I often wondered what it felt like to be hit. Now… I know.
I remember feeling strong arms about me – arms that laid me ever so gently on a pillow of snow.
I opened my eyes for one. last. look. I was dying! Maybe I was even dead! I remember thinking, well, this isn’t so bad. Maybe I was looking into the sun. Maybe I was in shock. But it seemed I saw Michael standing erect again!
Only this time his face was shining with a terrible splendor!
But, as I say, maybe it was the sun in my eyes but – he seemed to change as I watched him. HE GREW BIGGER! HIS ARMS STRETCHED OUT WIDE!
Maybe it was the snow falling again, but there was a brightness around him. Like the wings of an angel. In his hand was A SWORD! A SWORD THAT FLASHED WITH A MILLION LIGHTS.

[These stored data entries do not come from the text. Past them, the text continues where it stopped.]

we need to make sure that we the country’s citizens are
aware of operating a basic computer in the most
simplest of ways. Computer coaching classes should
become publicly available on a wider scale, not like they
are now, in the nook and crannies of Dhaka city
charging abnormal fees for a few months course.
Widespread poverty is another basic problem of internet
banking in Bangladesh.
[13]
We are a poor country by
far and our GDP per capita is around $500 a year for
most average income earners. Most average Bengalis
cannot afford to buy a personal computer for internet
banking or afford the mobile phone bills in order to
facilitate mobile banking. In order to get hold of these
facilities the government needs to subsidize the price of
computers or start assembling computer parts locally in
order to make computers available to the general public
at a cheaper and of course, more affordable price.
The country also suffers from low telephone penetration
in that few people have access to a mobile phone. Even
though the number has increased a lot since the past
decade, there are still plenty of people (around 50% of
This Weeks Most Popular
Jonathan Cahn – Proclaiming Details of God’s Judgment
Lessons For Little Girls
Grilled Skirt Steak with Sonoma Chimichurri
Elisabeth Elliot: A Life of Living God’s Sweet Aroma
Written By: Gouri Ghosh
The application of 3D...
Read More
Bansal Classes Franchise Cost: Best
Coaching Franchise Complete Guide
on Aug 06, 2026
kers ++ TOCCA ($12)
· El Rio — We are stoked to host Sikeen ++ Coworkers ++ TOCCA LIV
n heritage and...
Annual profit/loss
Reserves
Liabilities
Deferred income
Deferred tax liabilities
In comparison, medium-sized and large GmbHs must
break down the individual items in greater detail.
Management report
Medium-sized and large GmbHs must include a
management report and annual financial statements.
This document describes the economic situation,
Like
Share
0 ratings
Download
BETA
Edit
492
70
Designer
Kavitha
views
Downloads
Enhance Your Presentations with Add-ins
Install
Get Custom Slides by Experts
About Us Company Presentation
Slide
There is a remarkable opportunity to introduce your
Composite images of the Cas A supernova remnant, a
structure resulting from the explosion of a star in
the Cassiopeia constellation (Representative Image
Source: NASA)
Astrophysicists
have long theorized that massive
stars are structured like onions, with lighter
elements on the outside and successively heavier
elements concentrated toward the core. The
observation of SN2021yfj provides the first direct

Well, that’s the last thing I remember till the rest of the fellows came up and found me. I don’t know how much time passed but now and then I had a moment’s respite from the pain and fever. I remember telling them of the enemy just ahead. “Where’s Michael?” I asked.
I saw them look at one another. “Where’s who?” asked one.
“MICHAEL. MICHAEL – that big marine I was walking with just before the snow squall hit us.
“Kid,” said the Sargent. “You weren’t walking with anyone. I had my eyes on you the whole time. You were getting too far out. I was just going to call you in when you disappeared in the snow.”
He looked at me. Curiously. “How’d you do it, kid?”
“How did I do WHAT?” I asked, half angry despite my wound. “This marine named Michael and I were just –“
“Son,” said the Sargent kindly. “I picked this outfit myself. And there just ain’t another Michael in it. You’re the only Mike in it!”
He paused for a minute. “Just how did you do it, kid? We heard shots. There hadn’t been a shot fired from your rifle. And there isn’t a bit of lead in them seven bodies over the hill there!”
I didn’t say anything. What could I say? I could only look. Open-mouthed, with amazement!
It was then the Sargent spoke again. “Kid,” he said gently. “Every one of those seven commies over the hill there was killed by a sword stroke.”
That’s all I can tell you, Mom. As I say, it may have been the sun in my eyes. It may have been the cold or the pain. But that’s what happened.